Questa “ricerca della verità”, per così dire, non aveva nulla di intellettuale: per gli Smiths, doveva prendere i cuori «dalla gente normale che vive con te» (ivi, p. 178), che è disposta a riaprire le ferite cicatrizzate dalla invulnerabilità apatica, per ricucirle, non senza dolore, nella speranza della rigenerazione di comunità più consapevoli e, di conseguenza più critiche e attive. La musica, per gli Smiths, doveva quindi puntare a e accendere un senso di frustrazione positivo nei confronti delle violenze subite; d’altronde, questo è stato dichiaratamente l’intento primario di Meat is Murder (1985), il secondo album degli Smiths che cantava in maniera assordante il senso di insoddisfazione.
Del resto, gli Smiths hanno partecipato attivamente, e non solo con i loro brani, ai movimenti di sinistra. Di fatto, sono saliti più volte – anche se non sempre al completo – sul palco del Red Wedge, un collettivo di musicisti che voleva appoggiare le politiche del Partito Laburista in vista delle elezioni generali del 1987, nella speranza di estromettere il governo conservatore di Thatcher (ivi, p. 203). Le loro canzoni dovevano raccogliere le voci del presente, non imbrattarle di finta felicità; a tal proposito, Morrissey e Marr raccontano che, davanti allo schermo della tv, mentre ascoltavano gli Wham! cantare I’m your man lo stesso giorno in cui Chernobyl è esplosa, hanno sbraitato: «che cazzo c’entra questo con la vita delle persone?» (p. 211). Il brano Panic (1986) fu il risultato di queste riflessioni.

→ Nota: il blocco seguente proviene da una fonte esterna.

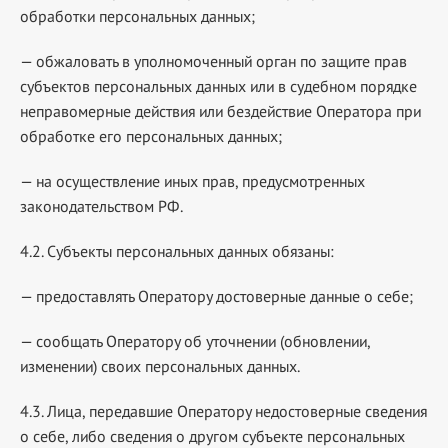
обработки персональных данных;
— обжаловать в уполномоченный орган по защите прав
субъектов персональных данных или в судебном порядке
неправомерные действия или бездействие Оператора при
обработке его персональных данных;
— на осуществление иных прав, предусмотренных
законодательством РФ.
4.2. Субъекты персональных данных обязаны:
— предоставлять Оператору достоверные данные о себе;
— сообщать Оператору об уточнении (обновлении,
изменении) своих персональных данных.
4.3. Лица, передавшие Оператору недостоверные сведения
о себе, либо сведения о другом субъекте персональных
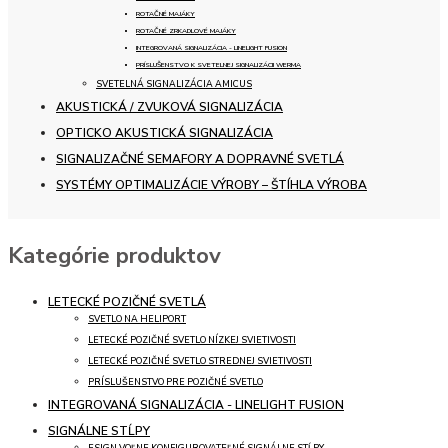
ROTAČNÉ MAJÁKY
ROTAČNÉ ZRKADLOVÉ MAJÁKY
INTEGROVANÁ SIGNALIZÁCIA - LINELIGHT FUSION
PRÍSLUŠENSTVO K SVETELNEJ SIGNALIZÁCII WERMA
SVETELNÁ SIGNALIZÁCIA AMICUS
AKUSTICKÁ / ZVUKOVÁ SIGNALIZÁCIA
OPTICKO AKUSTICKÁ SIGNALIZÁCIA
SIGNALIZAČNÉ SEMAFORY A DOPRAVNÉ SVETLÁ
SYSTÉMY OPTIMALIZÁCIE VÝROBY – ŠTÍHLA VÝROBA
Kategórie produktov
LETECKÉ POZIČNÉ SVETLÁ
SVETLO NA HELIPORT
LETECKÉ POZIČNÉ SVETLO NÍZKEJ SVIETIVOSTI
LETECKÉ POZIČNÉ SVETLO STREDNEJ SVIETIVOSTI
PRÍSLUŠENSTVO PRE POZIČNÉ SVETLO
INTEGROVANÁ SIGNALIZÁCIA - LINELIGHT FUSION
SIGNÁLNE STĹPY
ESIGN VOĽNE KONFIGUROVATEĽNÉ SIGNÁLNE STĹPY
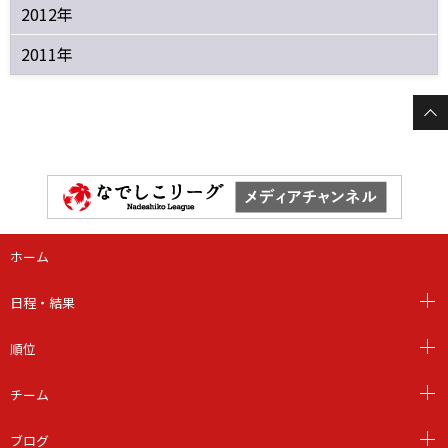
2012年
2011年
ホーム
日程・結果
順位
チーム
ブログ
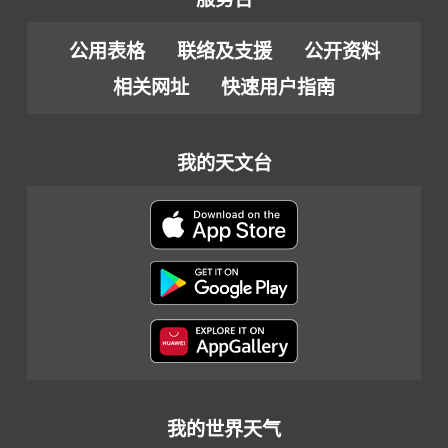
公用表格
联络及支援
公开资料
相关网址
快速用户指南
我的天文台
我的世界天气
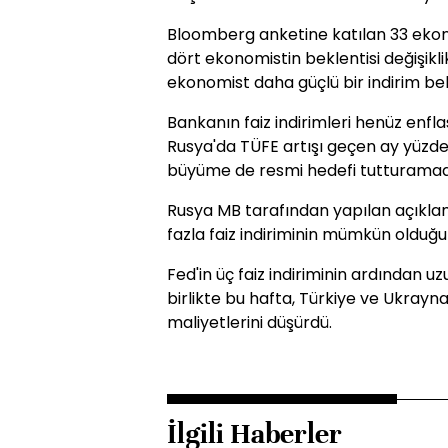
Bloomberg anketine katılan 33 ekono
dört ekonomistin beklentisi değişik
ekonomist daha güçlü bir indirim bek
Bankanın faiz indirimleri henüz enfla
Rusya'da TÜFE artışı geçen ay yüzde
büyüme de resmi hedefi tutturamad
Rusya MB tarafından yapılan açıklam
fazla faiz indiriminin mümkün olduğu b
Fed'in üç faiz indiriminin ardından u
birlikte bu hafta, Türkiye ve Ukra
maliyetlerini düşürdü.
İlgili Haberler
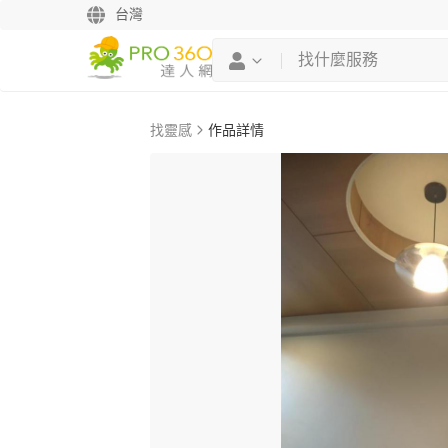
台灣
找靈感
作品詳情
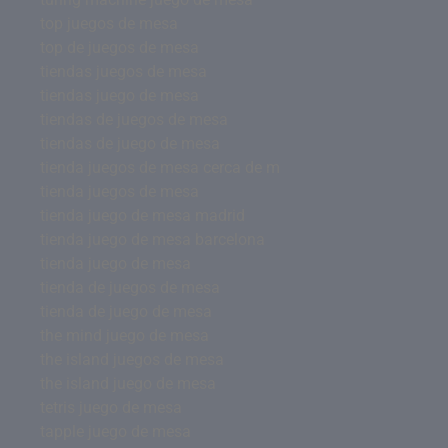
top juegos de mesa
top de juegos de mesa
tiendas juegos de mesa
tiendas juego de mesa
tiendas de juegos de mesa
tiendas de juego de mesa
tienda juegos de mesa cerca de m
tienda juegos de mesa
tienda juego de mesa madrid
tienda juego de mesa barcelona
tienda juego de mesa
tienda de juegos de mesa
tienda de juego de mesa
the mind juego de mesa
the island juegos de mesa
the island juego de mesa
tetris juego de mesa
tapple juego de mesa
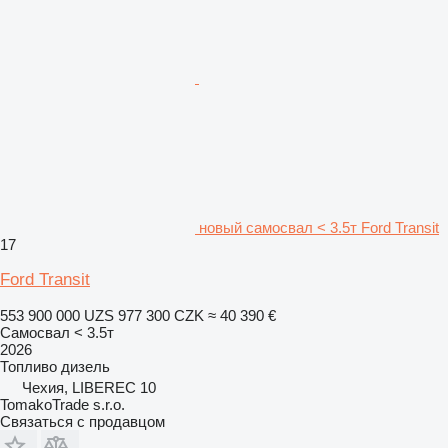
новый самосвал < 3.5т Ford Transit
17
Ford Transit
553 900 000 UZS
977 300 CZK
≈ 40 390 €
Самосвал < 3.5т
2026
Топливо
дизель
Чехия, LIBEREC 10
TomakoTrade s.r.o.
Связаться с продавцом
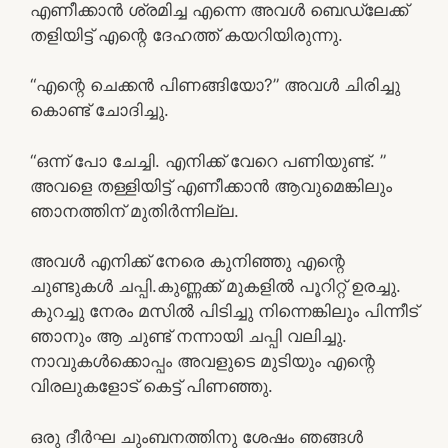
എണീക്കാൻ ശ്രമിച്ച എന്നെ അവൾ ബെഡ്ലേക്ക്
തളിയിട്ട് എന്റെ ദേഹത്ത് കയറിയിരുന്നു.
“എന്റെ ചെക്കൻ പിണങ്ങിയോ?” അവൾ ചിരിച്ചു
കൊണ്ട് ചോദിച്ചു.
“ഒന്ന് പോ ചേച്ചി. എനിക്ക് വേറെ പണിയുണ്ട്. ”
അവളെ തള്ളിയിട്ട് എണീക്കാൻ ആവുമെങ്കിലും
ഞാനത്തിന് മുതിർന്നില്ല.
അവൾ എനിക്ക് നേരെ കുനിഞ്ഞു എന്റെ
ചുണ്ടുകൾ ചപ്പി.കുണ്ണക്ക് മുകളിൽ പൂറിറ്റ് ഉരച്ചു.
കുറച്ചു നേരം മസിൽ പിടിച്ചു നിന്നെങ്കിലും പിന്നീട്
ഞാനും ആ ചുണ്ട് നന്നായി ചപ്പി വലിച്ചു.
നാവുകൾക്കൊപ്പം അവളുടെ മുടിയും എന്റെ
വിരലുകളോട് കെട്ട് പിണഞ്ഞു.
ഒരു ദീർഘ ചുംബനത്തിനു ശേഷം ഞങ്ങൾ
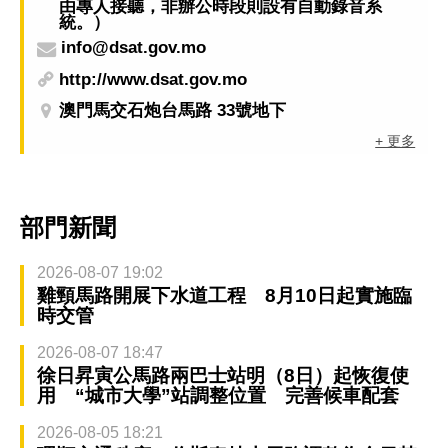
由專人接聽，非辦公時段則設有自動錄音系
統。）
info@dsat.gov.mo
http://www.dsat.gov.mo
澳門馬交石炮台馬路 33號地下
+ 更多
部門新聞
2026-08-07 19:02
雞頸馬路開展下水道工程 8月10日起實施臨
時交管
2026-08-07 18:47
徐日昇寅公馬路兩巴士站明（8日）起恢復使
用 “城市大學”站調整位置 完善候車配套
2026-08-05 18:21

Nella narrazione di Rennis è interessante anche il racconto della ricezione italiana della band. Per fornire un esempio si può citare Pier Vittorio Tondelli, lo scrittore camp per eccellenza degli anni Ottanta e Novanta, il quale affermava che gli Smiths avevano un fascino invidiabile: i testi di quel «geniaccio» di Morrissey riuscivano a tenere insieme quell’«immaginario ambiguo in cui piacere e dolore sono intrinsecamente uniti» (cfr. Tondelli 1985, pp. 123-125; citato in Rennis 2024, p. 182). Del resto, tale intreccio si trova all’apice della sua altezza nell’esplicita unione di amore e morte in un brano di The Queen is dead, l’ultimo pubblicato con la Rough Trade, il cui titolo è There Is a Light That Never Goes Out.
Tuttavia, contemporaneamente a brani definiti sempre più “traboccanti di fascino” (cfr. ivi, p. 226), per la band andavano acuendosi diverse crepe. Anche se nelle esibizioni sembravano ancora affiatati, nel 1986 l’intesa inaugurata dall’Hand in Glove si era ormai incrinata. Di fatto, come ripete più di una volta Rennis, gli Smiths non erano un gruppo di amici che poi ha deciso di mettersi a fare musica, ma quattro individualità che si sono trovate a parlare dell’Inghilterra e del mondo al momento giusto, e non più del tempo che per loro è stato giusto. Innanzitutto, nel 1986 avevano rotto gli accordi con la loro etichetta indipendente e avevano firmato per la EMI, una major, che di certo non rispettava l’idea etica di lavoro che si erano prefissati. Di più, Morrissey e Marr, non avevano più le stesse idee in merito al materiale musicale: se Marr voleva sperimentare ed era curioso delle nuove tecnologie in campo artistico, Morrissey non voleva abbandonare il “linguaggio naturale” della musica («Nature is a language, can’t you read?», “La natura è un linguaggio, non riesci a leggerlo?”, Ask, 1986). Così, nell’estate del 1987, Marr dichiarò la sua definitiva uscita, spiegando: «Non nego che ci fossero certi problemi all’interno della band […] Ma la ragione principale per cui me ne sono andato è semplicemente che ci sono cose che voglio fare, musicalmente, che non hanno spazio negli Smiths» (ivi, p. 265). Del resto, anche Morrissey, da parte sua, si era definito «preparato» alla dipartita del collega (ivi, p. 267). Molti articoli, come ricorda Rennis, hanno dichiarato che è stata la fine della band inglese più originale degli ultimi anni.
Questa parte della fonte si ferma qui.